My ancestors faced persecution both because of their nationality and their anti-communist views

Anna Rákóczi, 1964
Anna Rákóczi, 1964
zdroj: archiv pamětníka

Anna Rákóczi, née Šubová, was born on 1 August 1957 in Nitra into a Hungarian family as the third daughter. She grew up in the village of Čechynce where her father‘s family owned a farm. Her mother‘s family farmed in the neighboring village of Velký Cetín. After the communist takeover, both families refused to hand over their property to an agricultural collective. In the end, it was taken from them by force. Both Anna‘s grandfathers were sentenced to several years in prison. In 1953, her grandma and her mother were forced to move to Žitný ostrov to live in a shop storeroom. Her mother‘s father was imprisoned in Leopoldov and Mírov and worked at a brown coal mine in Handlová. He was released on amnesty in 1956 but even after that he and his wife were prohibited from entering the Nitra region.

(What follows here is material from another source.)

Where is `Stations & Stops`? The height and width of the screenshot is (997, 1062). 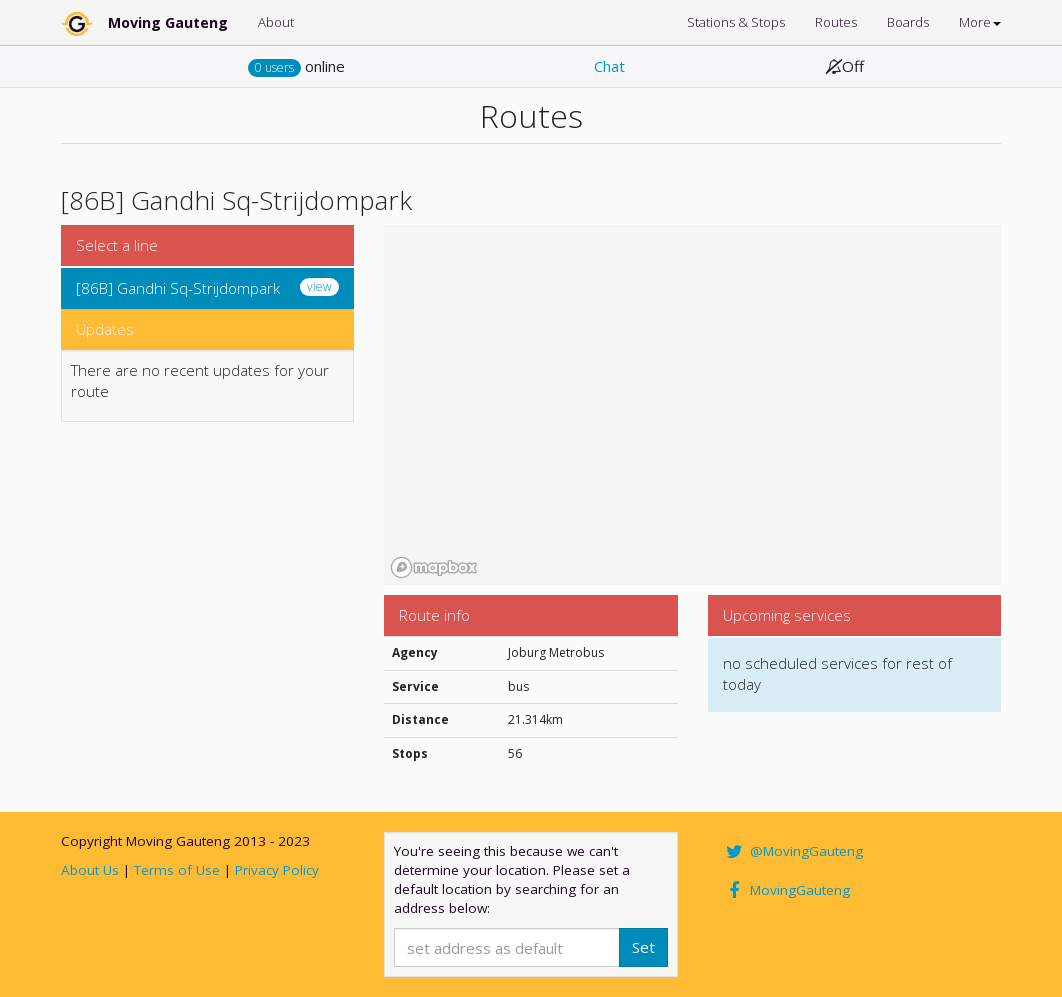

Not even their children were allowed to pay a visit. Anna therefore only saw her grandparents when she was five years old. Her father worked his whole life in blue-collar jobs and despite not going public, he held strong anti-communist views. In 1968, the family had met Hungarian soldiers who arrived with the Warsaw Pact armies. In spite of her family background, Anna was able to study at a Hungarian economic high school, graduating in 1977. In 1980, she married and moved with him to Ostrava. She worked as an accountant and after the Velvet Revolution in financial consultancy. Ever since 1998, she has been engaged with the Hungarian minority living in Czechia. In 2008, she got married for the second time to František Rákóczi, also an ethnic Hungarian.